Mockingjay is the third and final installment in The Hunger Games series of novels by Suzanne Collins, completing the story of Katniss Everdeen which began in The Hunger Games (2008) and continued in Catching Fire (2009). By the time Mockingjay was published in August of 2010, The Hunger Games had become a cultural phenomenon. Mockingjay sold 450,000 copies in its first week of release. By 2012, Scholastic reported that there were over 26 million Hunger Games books in print (Springen). That same year, the series overtook the Harry Potter books as Amazon.com's top selling property.
Like the previous two books in the series, Mockingjay received generally positive reviews. Katie Roiphe of the New York Times writes, "Our voyeurism is fully engaged in these books, but so intelligently, adeptly engaged that it does not feel trashy or gratuitous." It earned a starred review in Publishers Weekly, which read: “This concluding volume in Collins's Hunger Games trilogy accomplishes a rare feat, the last installment being the best yet, a beautifully orchestrated and intelligent novel that succeeds on every level." Kirkus praised Collins's ability to satisfy fans' anticipation, writing, "In the final analysis, this is exactly the book its fans have been hoping for. It will grab them and not let go, and if it leaves them with questions, well, then, it’s probably exactly the book Collins was hoping for, too."
While some critics and readers (and readers' parents) find The Hunger Games to be overly violent for young teens, Suzanne Collins asserts, "I want the protagonist to be the age of the viewing audience. So I’m not going to write a war story for kids and then just have them on the sidelines. If I write a war story for kids, they’re going to be the warriors in it" (Margolis). More than science fiction or fantasy, Collins classifies The Hunger Games series as "war stories." Her unique ability to write brutal and visceral battle scenes comes from her military background (her father was career Air Force). Her father taught Suzanne and her siblings about war at a very young age, and Collins believes that children should be aware of the ethical ambiguities and ramifications of conflict so that they can participate in a beneficial dialogue with their parents and other adults.

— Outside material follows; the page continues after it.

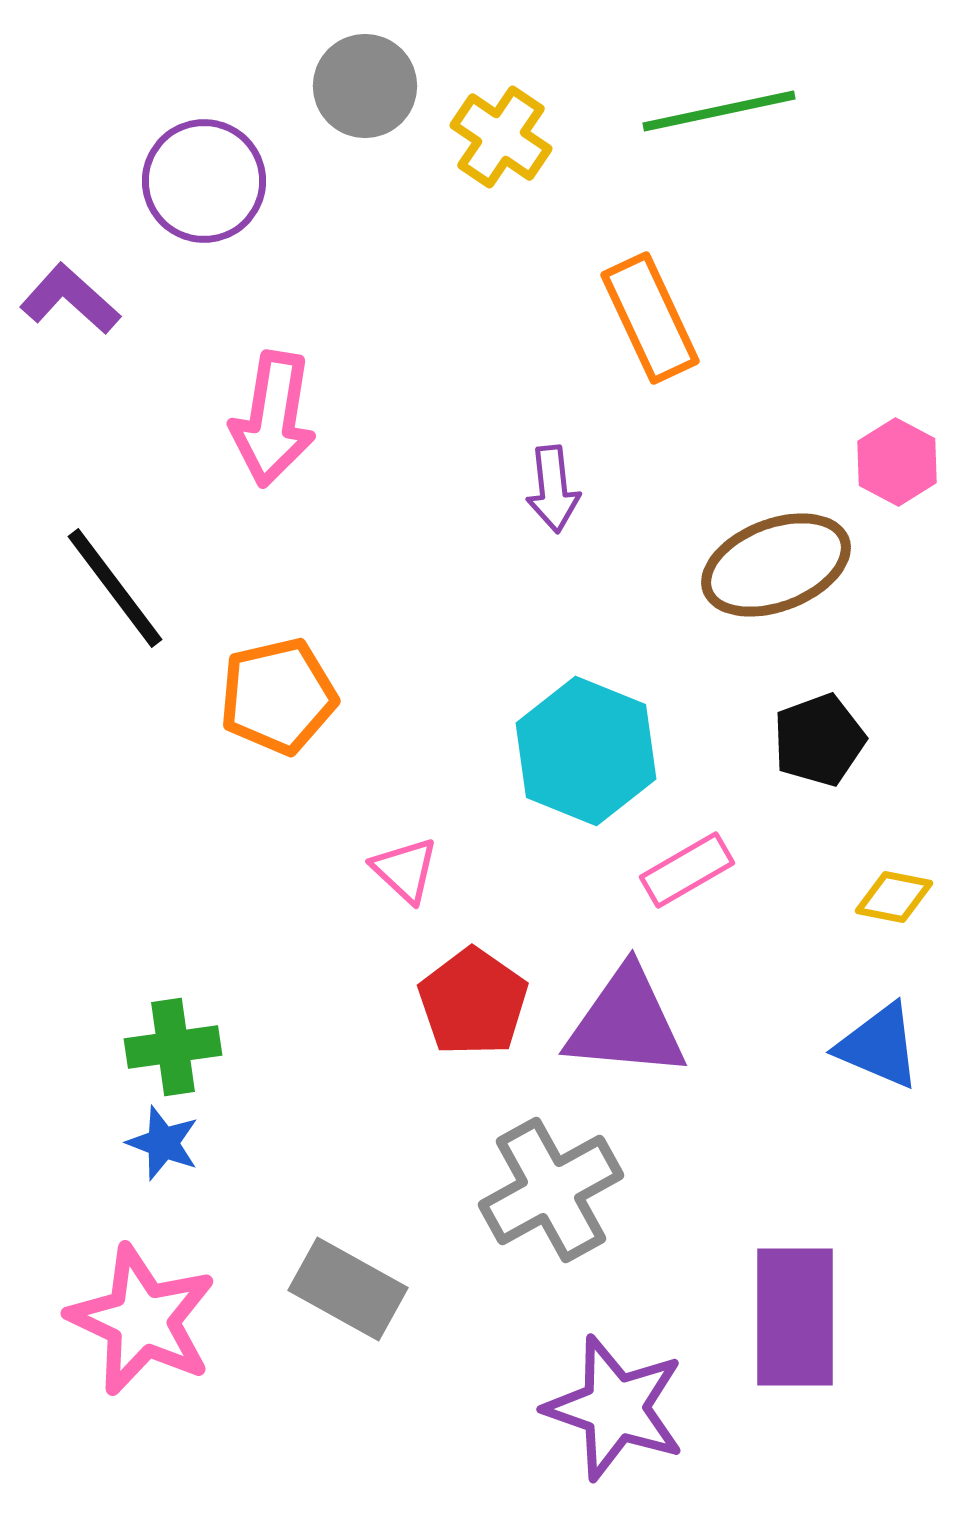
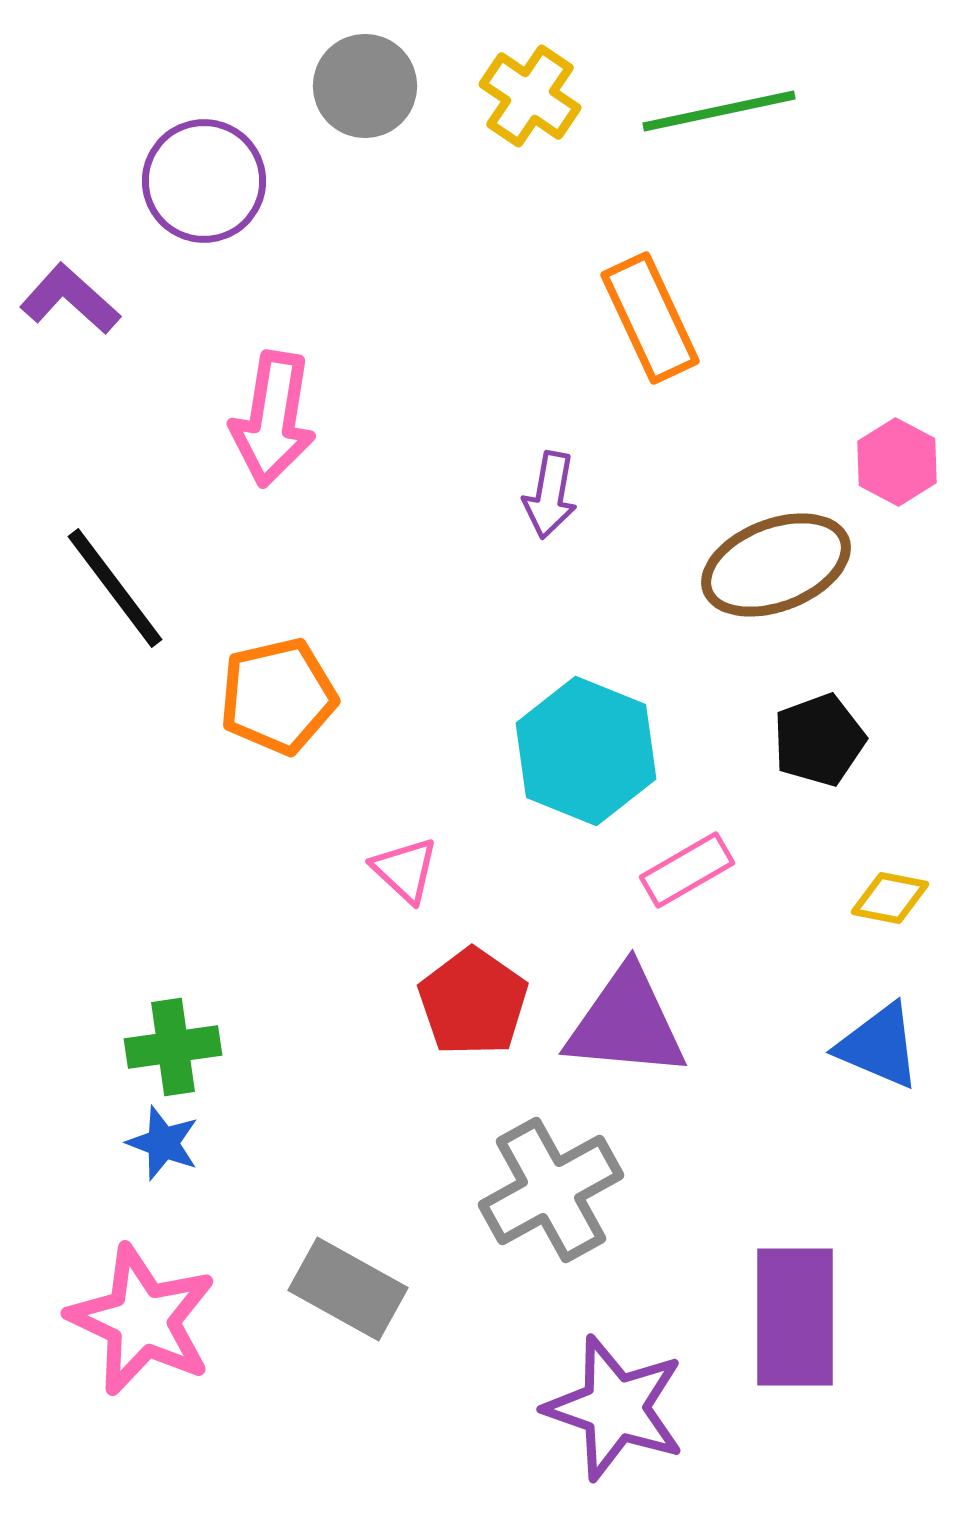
yellow cross: moved 29 px right, 41 px up
purple arrow: moved 3 px left, 6 px down; rotated 16 degrees clockwise
yellow diamond: moved 4 px left, 1 px down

Like any other wildly popular literary phenomenon, The Hunger Games series has been adapted for the big screen. Lionsgate Entertainment acquired worldwide distribution rights to the film adaptations of The Hunger Games, which is produced by Nina Jacobson's Color Force production company. Jacobson optioned the first book in March 2009, less than a year after its release. Predictably, the first Hunger Games film (2012) and Hunger Games: Catching Fire (2013) have been extremely successful, earning a combined total of $1.5 billion worldwide.
Mockingjay is currently being adapted for the screen as two feature-length films. Part 1 will be released in November 2014, and Part 2 will bow a year later. Director Francis Lawrence (who also directed Catching Fire) will helm both films, which have a combined budget of $250 million. Jennifer Lawrence, Josh Hutcherson, and Liam Hemsworth will reprise their star-making roles as Katniss Everdeen, Peeta Mellark, and Gale Hawthorne. Co-star Philip Seymour Hoffman, who plays Plutarch Heavensbee, tragically died of a drug overdose in February 2014. He had completed filming scenes for all of Part 1 and most of Part 2 - and will be digitally re-created to complete his role.